Samuel Petit - 20 janvier 2016

Lorsqu’on étudie les nombreux articles et témoignages de Martin Scorsese disponibles à la bibliothèque de la Cinémathèque française, il est frappant de constater à quel point écrire, intervenir, faire connaitre, débattre est pour le réalisateur la continuité naturelle de son œuvre. Comme auteur, plus de trente ouvrages sont répertoriés, il a préfacé plusieurs monographies de cinéastes (Kazan, Kurosawa, Borzage…), récits autobiographiques (Fuller, Powell, Mckendrick…) ou autour de l’histoire du cinéma tels que Tournages : Paris-Berlin-Hollywood : 1910-1939, ou Silent movies : The birth of film and the triomph of film culture. De nombreux articles signés de sa plume et consacrés à la restauration de films, à des cinématographies nationales (cinéma italien, anglais…), et bien sûr à de nombreux cinéastes sont disponibles dans les revues Positif et Cahiers du cinéma (il fut rédacteur en chef du n°500).
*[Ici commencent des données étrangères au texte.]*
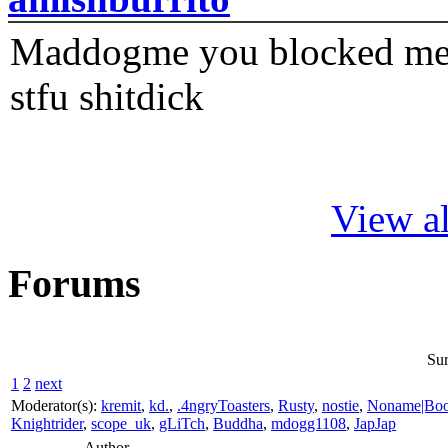
Maddogme you blocked me fi
stfu shitdick
View al
Forums
Sur
1
2
next
Moderator(s):
kremit
,
kd.
,
.4ngryToasters
,
Rusty
,
nostie
,
Noname|Bo
Knightrider
,
scope_uk
,
gLiTch
,
Buddha
,
mdogg1108
,
JapJap
Author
Leur lecture révèle la façon dont le cinéaste lie ses souvenirs de cinéma à son enfance et combien sa vision du médium, qu’il réactualise en permanence, éclaire son rapport à autrui. Lire Scorsese dans le texte contribue à une meilleure appréhension de l’œuvre.
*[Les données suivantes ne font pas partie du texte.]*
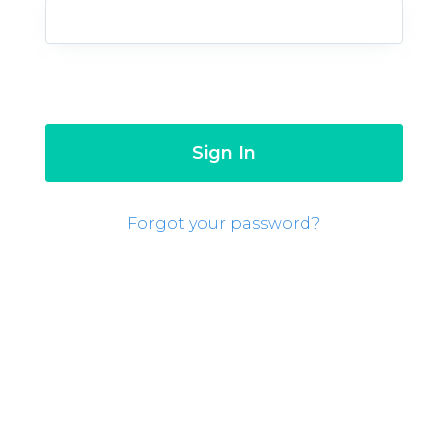
Forgot your password?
Dans son texte Une authentique passion, extrait de l’ouvrage Mes plaisirs de cinéphile, Scorsese affirme que dans sa jeunesse, il était réduit à une solitude contrainte, car asthmatique : « J’ai découvert le cinéma quand j’étais enfant. Je suis né en 1942, et les premiers films que j’ai vus, avec ma famille, étaient ceux des années 40 et du début des années 50. Durant les cinq ou six premières années de ma vie, on me trouvait principalement dans les salles de cinéma. Puisque je ne pouvais pas faire de sports ou de jeux, c’est donc devenu un endroit pour rêver, fantasmer, pour me sentir chez moi. ». Il décrit la salle de cinéma et se souvient de l’impression qu’il avait enfant, et conserve toujours, d’entrer dans « un monde magique, le sentiment d’être en sécurité, et surtout d’être dans un sanctuaire, toutes choses qui dans sa mémoire, évoquent une religion. Un monde de rêves. Un lieu qui provoquerait et agrandirait son imaginaire ». Dès lors, il s’invente des films, conçoit des story-boards. Le cinéma participe également à l’élaboration de son rapport au monde.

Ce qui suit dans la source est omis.